Pena wrote the song about his trip on a plane from Boston to Montreal to play his first show with T-Bone Walker.

As for Genghis Blues, it’s about throat singing, which Pena first discovered by chance while listening tuning a short-wave radio, searching for a language program. He came upon Tuvan throat-singing but, at first, did not know what he was hearing. It was seven years before he was able to find out what it was he had heard, and he was able to teach himself the technique. He recalled similar techniques used by famous blues singers: “In the ’20s, ’30s, and ’40s, blues singers like Charlie Patton and Robert Johnson were doing things similar to throat-singing but weren’t setting it this way, they were just doing it as a guttural growl to accent the lyrics.” By ‘setting’ he was referring to the position of the tongue during throat-singing, which sits at the roof of the mouth as if pronouncing an “L.”

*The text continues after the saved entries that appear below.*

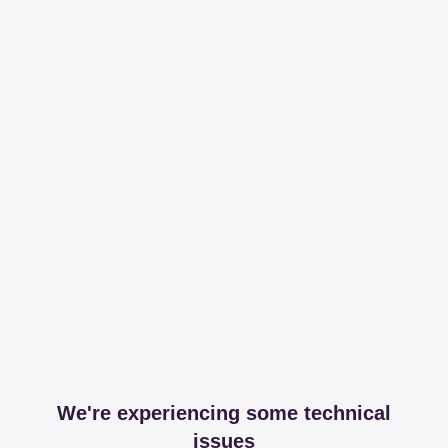
We're experiencing some technical
issues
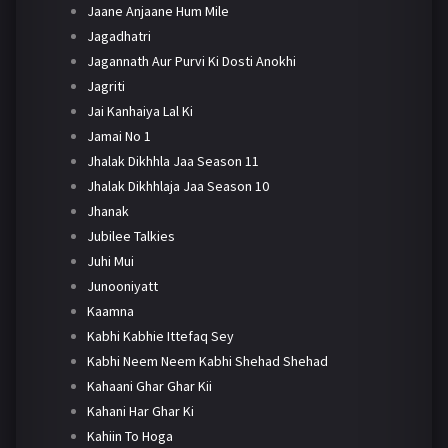
Jaane Anjaane Hum Mile
Jagadhatri
Jagannath Aur Purvi Ki Dosti Anokhi
Jagriti
Jai Kanhaiya Lal Ki
Jamai No 1
Jhalak Dikhhla Jaa Season 11
Jhalak Dikhhlaja Jaa Season 10
Jhanak
Jubilee Talkies
Juhi Mui
Junooniyatt
Kaamna
Kabhi Kabhie Ittefaq Sey
Kabhi Neem Neem Kabhi Shehad Shehad
Kahaani Ghar Ghar Kii
Kahani Har Ghar Ki
Kahiin To Hoga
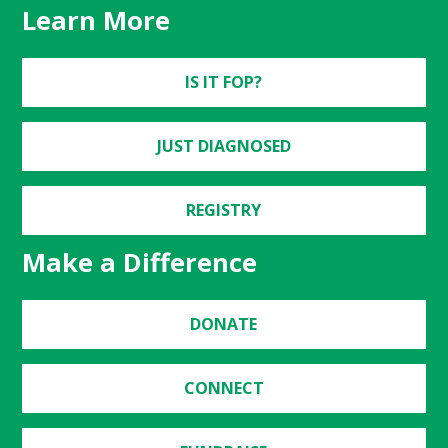
Learn More
IS IT FOP?
JUST DIAGNOSED
REGISTRY
Make a Difference
DONATE
CONNECT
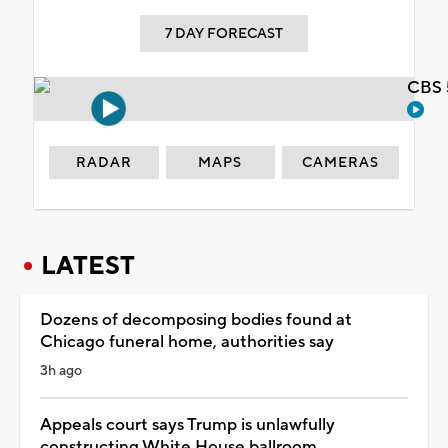
7 DAY FORECAST
CBS 
RADAR
MAPS
CAMERAS
LATEST
Dozens of decomposing bodies found at
Chicago funeral home, authorities say
3h ago
Appeals court says Trump is unlawfully
constructing White House ballroom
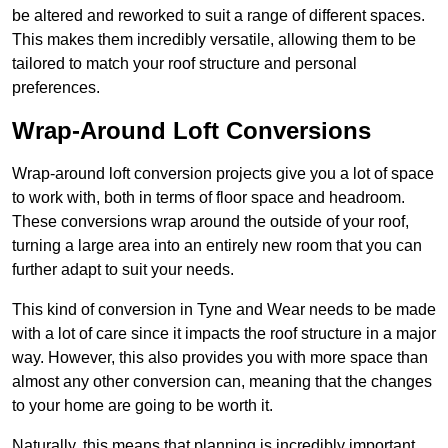
be altered and reworked to suit a range of different spaces.
This makes them incredibly versatile, allowing them to be
tailored to match your roof structure and personal
preferences.
Wrap-Around Loft Conversions
Wrap-around loft conversion projects give you a lot of space
to work with, both in terms of floor space and headroom.
These conversions wrap around the outside of your roof,
turning a large area into an entirely new room that you can
further adapt to suit your needs.
This kind of conversion in Tyne and Wear needs to be made
with a lot of care since it impacts the roof structure in a major
way. However, this also provides you with more space than
almost any other conversion can, meaning that the changes
to your home are going to be worth it.
Naturally, this means that planning is incredibly important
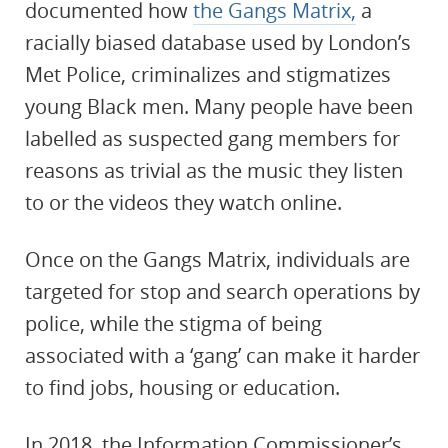
documented how
the Gangs Matrix,
a
racially biased database used by London’s
Met Police, criminalizes and stigmatizes
young Black men. Many people have been
labelled as suspected gang members for
reasons as trivial as the music they listen
to or the videos they watch online.
Once on the Gangs Matrix, individuals are
targeted for stop and search operations by
police, while the stigma of being
associated with a ‘gang’ can make it harder
to find jobs, housing or education.
In 2018, the Information Commissioner’s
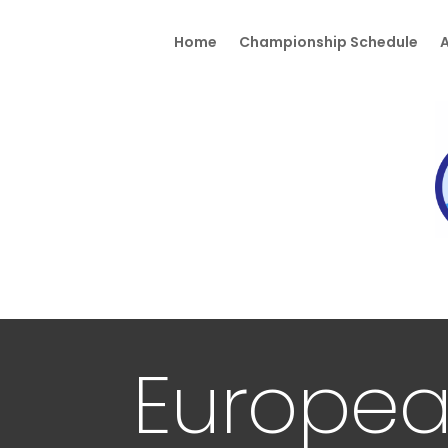
Home
Championship Schedule
A
Europea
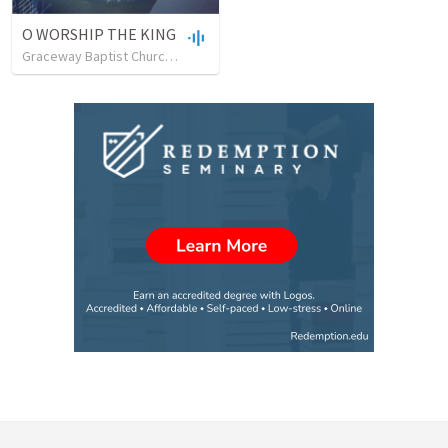
O WORSHIP THE KING
Graceway Baptist Church, Milton, Ontario, Canada
•
41
views
•
44:57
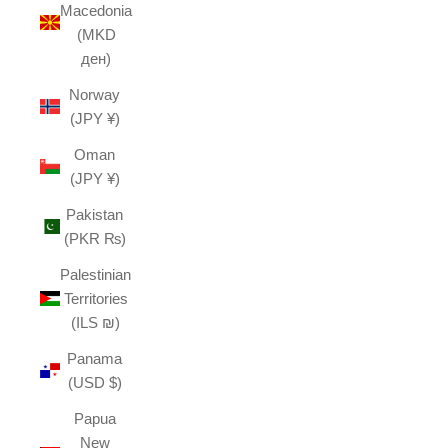
Macedonia
(MKD
ден)
Norway
(JPY ¥)
Oman
(JPY ¥)
Pakistan
(PKR ₨)
Palestinian
Territories
(ILS ₪)
Panama
(USD $)
Papua
New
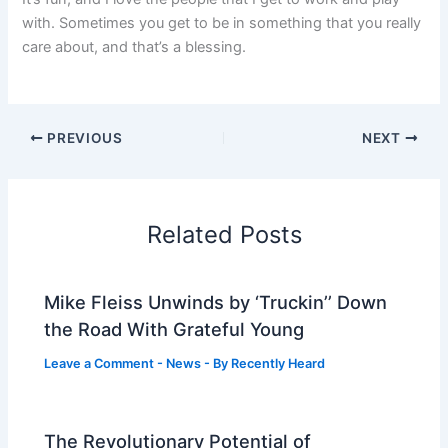
with. Sometimes you get to be in something that you really
care about, and that’s a blessing.
PREVIOUS
NEXT
Related Posts
Mike Fleiss Unwinds by ‘Truckin’’ Down
the Road With Grateful Young
Leave a Comment
-
News
- By
Recently Heard
The Revolutionary Potential of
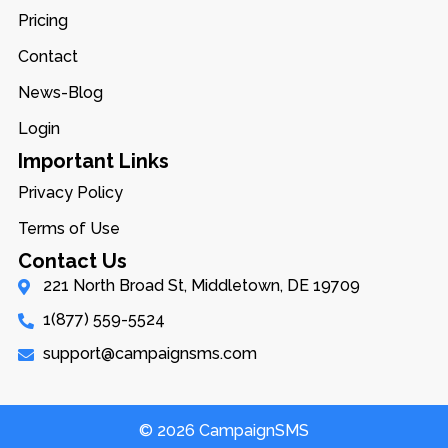
Pricing
Contact
News-Blog
Login
Important Links
Privacy Policy
Terms of Use
Contact Us
221 North Broad St, Middletown, DE 19709
1(877) 559-5524
support@campaignsms.com
© 2026 CampaignSMS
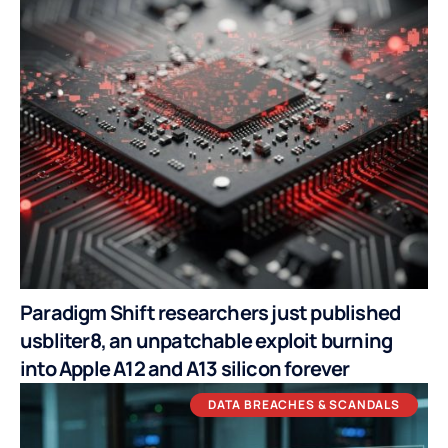
Paradigm Shift researchers just published
usbliter8, an unpatchable exploit burning
into Apple A12 and A13 silicon forever
DATA BREACHES & SCANDALS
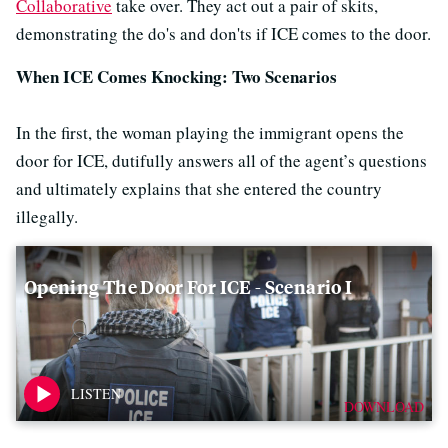
Collaborative
take over. They act out a pair of skits,
demonstrating the do's and don'ts if ICE comes to the door.
When ICE Comes Knocking: Two Scenarios
In the first, the woman playing the immigrant opens the
door for ICE, dutifully answers all of the agent’s questions
and ultimately explains that she entered the country
illegally.
Opening The Door For ICE - Scenario I
DOWNLOAD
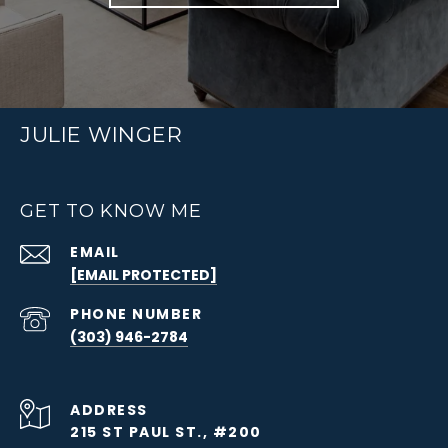
JULIE WINGER
GET TO KNOW ME
EMAIL
[EMAIL PROTECTED]
PHONE NUMBER
(303) 946-2784
ADDRESS
215 ST PAUL ST., #200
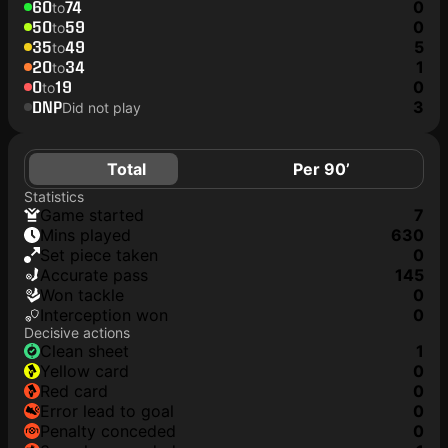
60
74
0
to
50
59
0
to
35
49
5
to
20
34
1
to
0
19
0
to
DNP
3
Did not play
Total
Per 90’
Statistics
game started
7
mins played
630
set piece taken
0
accurate pass
145
won tackle
0
interception won
0
Decisive actions
clean sheet
1
yellow card
0
red card
0
error lead to goal
0
penalty conceded
0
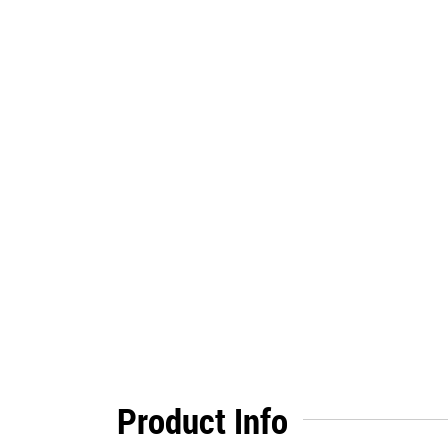
Product Info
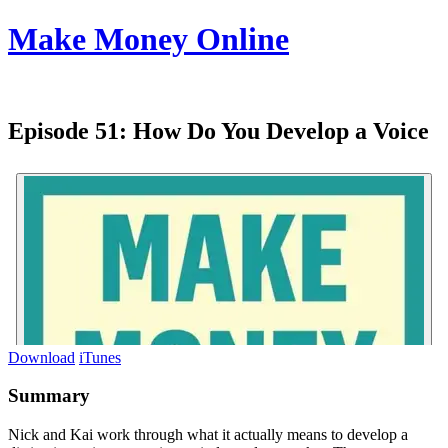
Make Money Online
Episode 51:
How Do You Develop a Voice
Download
iTunes
Summary
Nick and Kai work through what it actually means to develop a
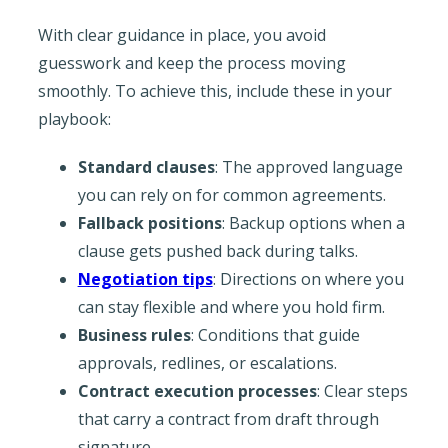
With clear guidance in place, you avoid
guesswork and keep the process moving
smoothly. To achieve this, include these in your
playbook:
Standard clauses
: The approved language
you can rely on for common agreements.
Fallback positions
: Backup options when a
clause gets pushed back during talks.
Negotiation tips
: Directions on where you
can stay flexible and where you hold firm.
Business rules
: Conditions that guide
approvals, redlines, or escalations.
Contract execution processes
: Clear steps
that carry a contract from draft through
signature.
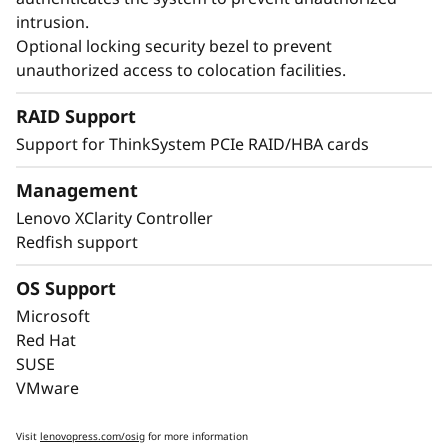
intrusion.
Optional locking security bezel to prevent
unauthorized access to colocation facilities.
Maximize Your
RAID Support
Uptime
Support for ThinkSystem PCIe RAID/HBA cards
When your system is down, minutes are hours.
Management
Running enterprise-class workloads requires
Lenovo XClarity Controller
enterprise-class uptime. The ThinkSystem
Redfish support
SR850 V4 includes features like Predictive
Failure Analysis and error detection to avoid
OS Support
downtime, with Lightpath diagnostics for fast
Microsoft
failure identification to get you back up and
Red Hat
running faster.
SUSE
VMware
Lenovo’s embedded XClarity Controller is like a
built-in mini-computer that provides remote
Visit
lenovopress.com/osig
for more information
monitoring of key health indicators like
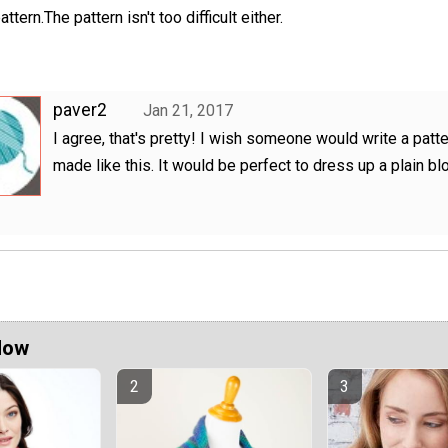
attern.The pattern isn't too difficult either.
paver2
Jan 21, 2017
I agree, that's pretty! I wish someone would write a patte
made like this. It would be perfect to dress up a plain bl
Now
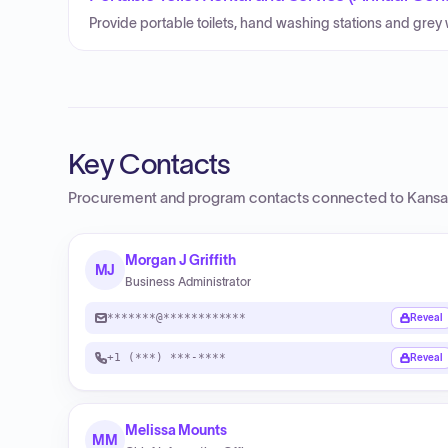
Provide portable toilets, hand washing stations and grey 
Key Contacts
Procurement and program contacts connected to
Kansa
Morgan J Griffith
MJ
Business Administrator
*******@************
Reveal
+1 (***) ***-****
Reveal
Melissa Mounts
MM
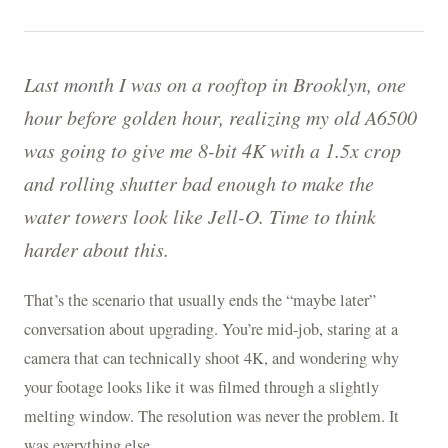
Last month I was on a rooftop in Brooklyn, one
hour before golden hour, realizing my old A6500
was going to give me 8-bit 4K with a 1.5x crop
and rolling shutter bad enough to make the
water towers look like Jell-O. Time to think
harder about this.
That’s the scenario that usually ends the “maybe later”
conversation about upgrading. You’re mid-job, staring at a
camera that can technically shoot 4K, and wondering why
your footage looks like it was filmed through a slightly
melting window. The resolution was never the problem. It
was everything else.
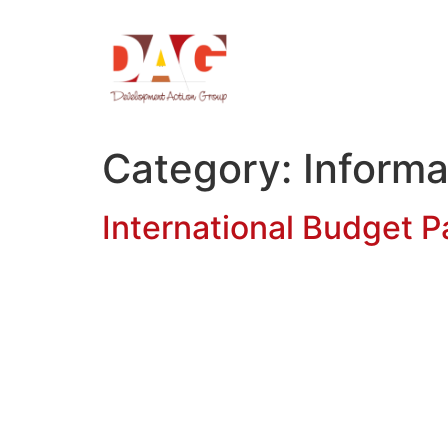
Category:
Informa
International Budget Pa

The 1999 movie Genghis Blues followed Pena’s journey to Tuva, a country that is near Mongolia but is part of Russia, for a throat-singing competition. He won in two categories. His sound was so deep he earned the nickname, “Earthquake.” He also played Flamenco guitar, which he studied in Spain and Portugal, and was versed in several languages, including Cape Verda Creole, Spanish, Korean, Chinese, and, of course, a smattering of Tuvan.

Only five years after his album was finally released, Paul Pena tragically passed away. He had been battling pancreatitis.